One thing you may not be aware of yet is that small scale test data does not scale linearly up to large motors. There are multiple reasons for this, outside the scope of this thread. But for the moment you can take my word for it if you choose.
Some practical consequences:
1) The formula you develop for a small motor is likely deficient in some possibly important ways for a larger motor.
2) Scaling too much too fast leads to results deviating from expectation. I recommend scaling no more than 4x at a time.
3) Larger motors have problems that in a practical sense don't really exist in smaller ones. The required level of engineering is not a constant!
4) Motors under acceleration have additional issues compared to static tests.
5) Because of the scaling problems, and flight related problems, you should expect to have to perform at least one if not many more tests at each level before moving to the next level. That is, at least one static test and one flight test. And if your results are not within a pretty narrow tolerance of what you expect, test again until you can hit your tolerance range before scaling up again.
So you are going to go through many times the propellant mass you are anticipating. Getting through the process will take years. It will take you years to get the experience to be able to reliably pull it off.
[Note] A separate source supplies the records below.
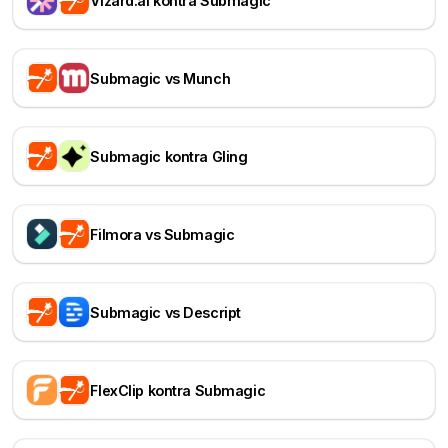
Vizard.ai kontra Submagic
Submagic vs Munch
Submagic kontra Gling
Filmora vs Submagic
Submagic vs Descript
FlexClip kontra Submagic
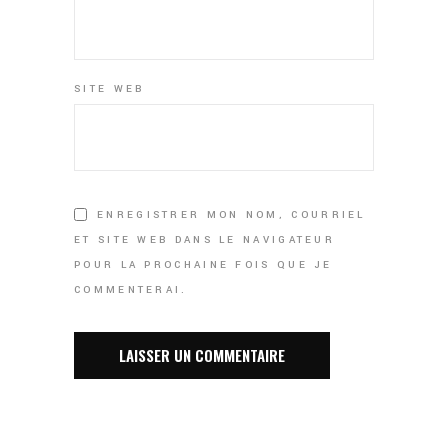
SITE WEB
ENREGISTRER MON NOM, COURRIEL
ET SITE WEB DANS LE NAVIGATEUR
POUR LA PROCHAINE FOIS QUE JE
COMMENTERAI.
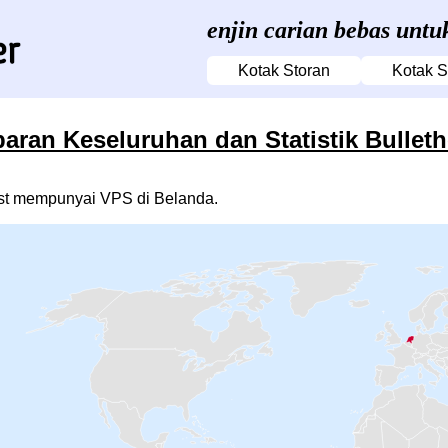
enjin carian bebas unt
Kotak Storan
Kotak 
ran Keseluruhan dan Statistik Bullet
ost mempunyai VPS di Belanda.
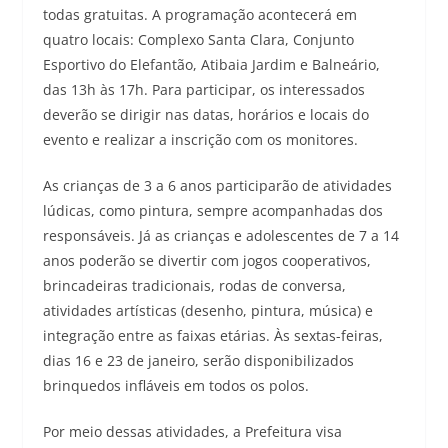
todas gratuitas. A programação acontecerá em
quatro locais: Complexo Santa Clara, Conjunto
Esportivo do Elefantão, Atibaia Jardim e Balneário,
das 13h às 17h. Para participar, os interessados
deverão se dirigir nas datas, horários e locais do
evento e realizar a inscrição com os monitores.
As crianças de 3 a 6 anos participarão de atividades
lúdicas, como pintura, sempre acompanhadas dos
responsáveis. Já as crianças e adolescentes de 7 a 14
anos poderão se divertir com jogos cooperativos,
brincadeiras tradicionais, rodas de conversa,
atividades artísticas (desenho, pintura, música) e
integração entre as faixas etárias. Às sextas-feiras,
dias 16 e 23 de janeiro, serão disponibilizados
brinquedos infláveis em todos os polos.
Por meio dessas atividades, a Prefeitura visa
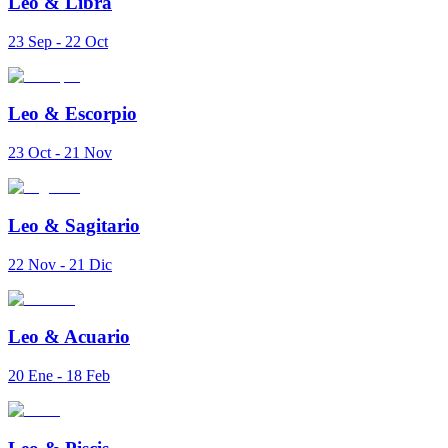
Leo
&
Libra
23 Sep - 22 Oct
Leo
&
Escorpio
23 Oct - 21 Nov
Leo
&
Sagitario
22 Nov - 21 Dic
Leo
&
Acuario
20 Ene - 18 Feb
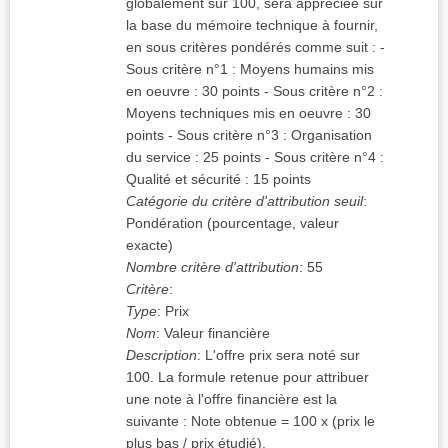
globalement sur 100, sera appréciée sur
la base du mémoire technique à fournir,
en sous critères pondérés comme suit : -
Sous critère n°1 : Moyens humains mis
en oeuvre : 30 points - Sous critère n°2 :
Moyens techniques mis en oeuvre : 30
points - Sous critère n°3 : Organisation
du service : 25 points - Sous critère n°4 :
Qualité et sécurité : 15 points
Catégorie du critère d'attribution seuil
:
Pondération (pourcentage, valeur
exacte)
Nombre critère d'attribution
:
55
Critère
:
Type
:
Prix
Nom
:
Valeur financière
Description
:
L'offre prix sera noté sur
100. La formule retenue pour attribuer
une note à l'offre financière est la
suivante : Note obtenue = 100 x (prix le
plus bas / prix étudié).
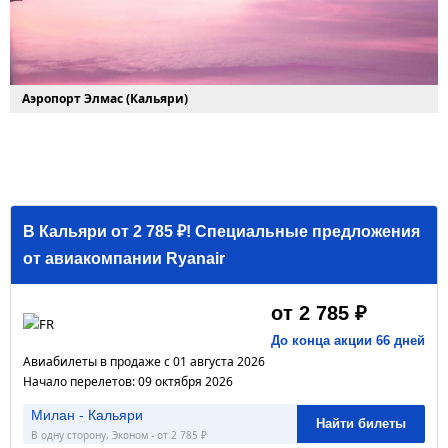
Аэропорт Элмас (Кальяри)
В Кальяри от 2 785 ₽! Специальные предложения
от авиакомпании Ryanair
от 2 785 ₽
До конца акции 66 дней
Авиабилеты в продаже с 01 августа 2026
Начало перелетов: 09 октября 2026
Милан - Кальяри
Найти билеты
В одну сторону, Эконом - от 2 785 ₽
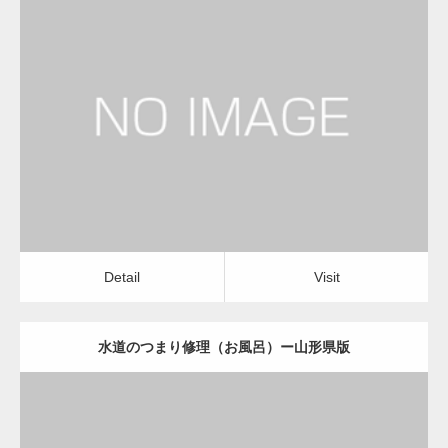
更新日：
2022.12.09
水道のつまり修理（お風呂）
水道のつまり修理（お風呂）
Detail
Visit
Detail
Visit
水道のつまり修理（お風呂）ー山形県版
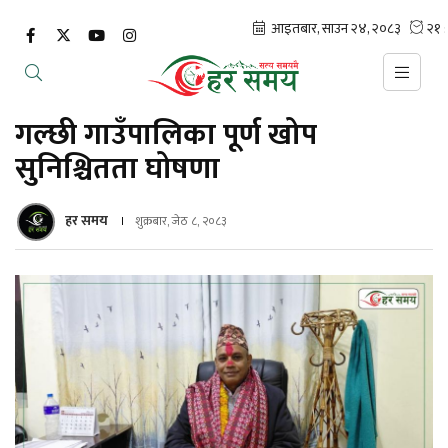
गल्छी गाउँपालिका पूर्ण खोप
सुनिश्चितता घोषणा
हर समय
शुक्रबार, जेठ ८, २०८३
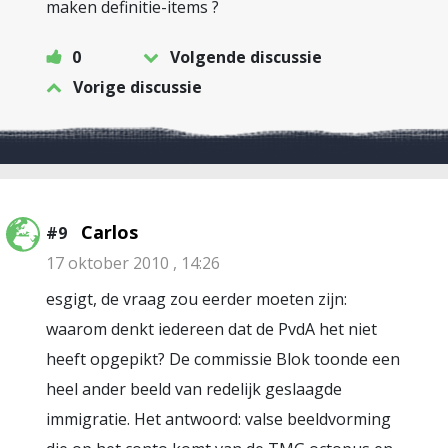
maken definitie-items ?
0
Volgende discussie
Vorige discussie
Carlos
#9
17 oktober 2010 , 14:26
esgigt, de vraag zou eerder moeten zijn:
waarom denkt iedereen dat de PvdA het niet
heeft opgepikt? De commissie Blok toonde een
heel ander beeld van redelijk geslaagde
immigratie. Het antwoord: valse beeldvorming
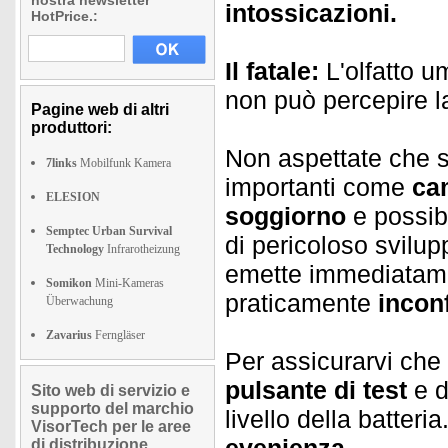
nostra newsletter
intossicazioni.
HotPrice.:
Il fatale:
L'olfatto u
non può percepire 
Pagine web di altri
produttori:
Non aspettate che s
7links
Mobilfunk Kamera
importanti come
ca
ELESION
soggiorno
e possib
Semptec Urban Survival
di pericoloso svilup
Technology
Infrarotheizung
emette immediatame
Somikon
Mini-Kameras
praticamente
incon
Überwachung
Zavarius
Ferngläser
Per assicurarvi che 
pulsante di test
e d
Sito web di servizio e
supporto del marchio
livello della batteri
VisorTech per le aree
di distribuzione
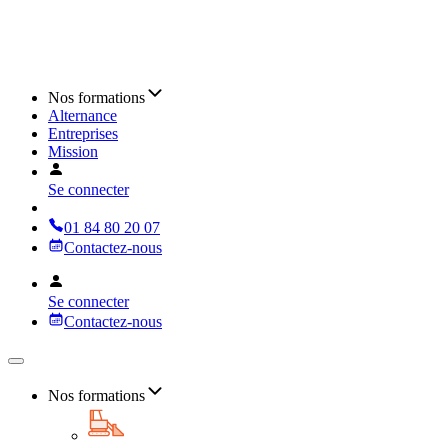
Nos formations
Alternance
Entreprises
Mission
Se connecter
01 84 80 20 07
Contactez-nous
Se connecter
Contactez-nous
Nos formations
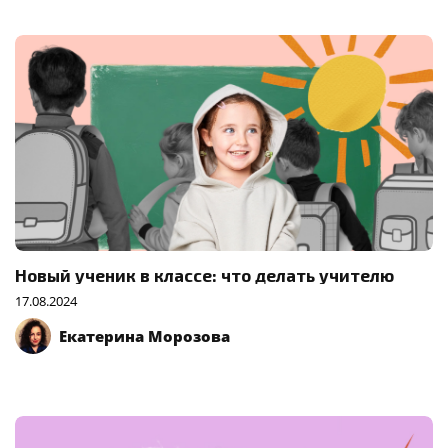
Новый ученик в классе: что делать учителю
17.08.2024
Екатерина Морозова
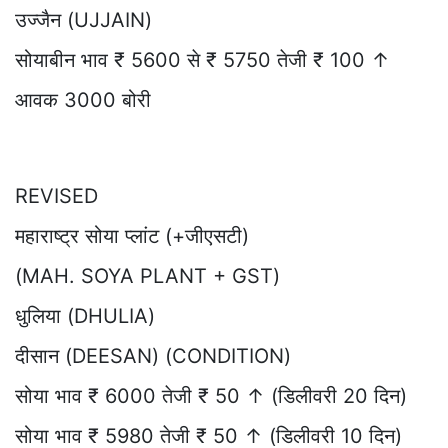
उज्जैन (UJJAIN)
सोयाबीन भाव ₹ 5600 से ₹ 5750 तेजी ₹ 100 ↑
आवक 3000 बोरी
REVISED
महाराष्ट्र सोया प्लांट (+जीएसटी)
(MAH. SOYA PLANT + GST)
धुलिया (DHULIA)
दीसान (DEESAN) (CONDITION)
सोया भाव ₹ 6000 तेजी ₹ 50 ↑ (डिलीवरी 20 दिन)
सोया भाव ₹ 5980 तेजी ₹ 50 ↑ (डिलीवरी 10 दिन)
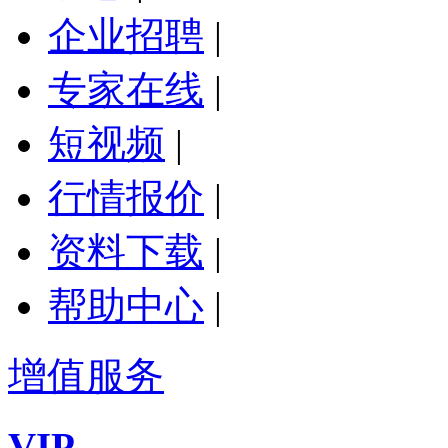
企业招聘
|
专家在线
|
短视频
|
行情报价
|
资料下载
|
帮助中心
|
增值服务
VIP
My last several EX motors - the flight ones in the N and O range - burned to within 0.1 second of planned duration, and the rockets they were flown in came in at under 3% altitude error, usually closer to 1%. These are APCP motors, first burns. Testing was with smaller motors but within acceptible (to me based on my experience) scaling factors. And I do make corrections during the scaling...
In my EX hybrid I failed to compute one detail - just one - and had a cold flow start and delayed ignition. I didn't realize until I computed it, that I needed roughly 1MW of power for the ignition profile I was aiming for. I assumed instead of computed, and was off a couple digits on my WAG. It worked, but not fast enough. At least it was a static test, and no harm done.
The larger the motor, the more complex. The more complex, the more you have to compute EVERYTHING, or else perform lots of static and flight tests to determine what works in practice. Either approach is ok. Combined they are better.
I think I have enough experience to tackle making a first attempt at a motor perhaps a quarter the size of the one you are contemplating. I'd expect to take a couple years to get it done to be flight worthy to where I know exactly how it is going to perform. And it would be expensive... and I'd want a team of helpers at that scale... and a dedicated fabrication facility... and a test facility.
There are others here who are commenting on this thread who have more experience than I have. In some cases, a lot more!
IMHO, I'd expect you to take at least 5 years to get to where I am now, assuming you have at least a degree in a relevant field such as physics, chemistry, or some hard engineering discipline, and dedicate yourself to learning everything. It might take a little longer otherwise.
I might be off somewhere, but from ground zero - where you essentially are now - I'd expect this to be a 10 year project if you do it right and don't get distracted. If you half-ass it, it will just be an expensive CATO or worse.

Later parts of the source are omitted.